Superior Court of Pennsylvania

March 13, 2017

GEORGE R. BOUSAMRA, M.D.
v.
EXCELA HEALTH, A CORPORATION; WESTMORELAND REGIONAL HOSPITAL, DOING BUSINESS AS EXCELA WESTMORELAND HOSPITAL, A CORPORATION; ROBERT ROGALSKI; JEROME E. GRANATO, M.D., LATROBE CARDIOLOGY ASSOCIATES, INC., A CORPORATION; ROBERT N. STAFFEN, M.D.; MERCER HEALTH & BENEFITS, LLC; AND AMERICAN MEDICAL FOUNDATION FOR PEER REVIEW AND EDUCATION, INC., A CORPORATION. APPEAL OF: EXCELA HEALTH,WESTMORELAND REGIONAL HOSPITAL, ROBERT ROGALSKI, JEROME E. GRANATO, M.D., AND LATROBE CARDIOLOGY ASSOCIATES, INC.

         Appeal from the Order Dated October 6, 2015 In the Court of Common Pleas of Allegheny County Civil Division at No(s): G.D. No. 12-003929

          BEFORE: BOWES, STABILE AND MUSMANNO, JJ.

          OPINION

          BOWES, J.

         Appellants, Excela Health, a corporation ("Excela"); Westmoreland Regional Hospital, doing business as Excela Westmoreland Hospital, a corporation ("Westmoreland Hospital"); Robert Rogalski; Jerome E. Granato, M.D.; Latrobe Cardiology Associates, Inc., a corporation; Robert N. Staffen, M.D.; Mercer Health & Benefits, LLC ("Mercer"); and American Medical Foundation For Peer Review And Education, Inc., a corporation ("American"), challenge the propriety of a discovery order compelling them to produce a document. Appellants assert that the document in question is protected by the attorney-client and work-product privileges. We affirm.

         On March 1, 2012, Appellee George R. BouSamra, M.D., instituted this action against Appellants. Ehab Morcos, M.D. instituted a separate action that was consolidated with this lawsuit for purposes of discovery. Excela operates Westmoreland Hospital, which is an acute care hospital in Greensburg, Pennsylvania. In 2010, Mr. Rogalski became Excela's chief executive officer. Appellee and Dr. Morcos were members of Westmoreland County Cardiology, and had staff privileges as interventional cardiologists at Excela.
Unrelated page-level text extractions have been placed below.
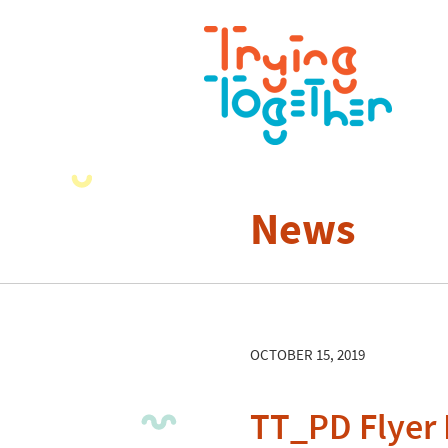
News
OCTOBER 15, 2019
TT_PD Flyer 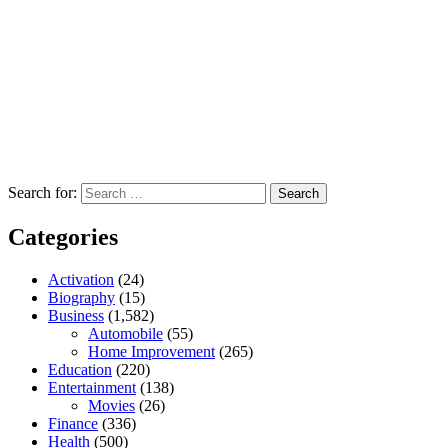
Search for:
Categories
Activation
(24)
Biography
(15)
Business
(1,582)
Automobile
(55)
Home Improvement
(265)
Education
(220)
Entertainment
(138)
Movies
(26)
Finance
(336)
Health
(500)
Interventional cardiology is a subspecialty of cardiology wherein practitioners utilize intravascular catheter-based techniques to treat, inter alia, coronary artery disease. These specialists employ catheterization and angiography to measure the amount of blood flow through a patient's coronary arteries in order to ascertain if there is blockage, also known as narrowing, which restricts the blood movement through a patient's coronary arteries. If the blockage is severe enough, interventional cardiologists implant a stent in the artery, and that device increases blood current through the affected artery.

         Appellee and Dr. Morcos practiced interventional cardiology at Excela's Westmoreland Hospital. The two lawsuits arose after Excela publicly accused Appellee and Dr. Morcos of conducting stent implantations that were medically unnecessary in that the blockage in the patients at issue was so minimal that stents were not appropriate.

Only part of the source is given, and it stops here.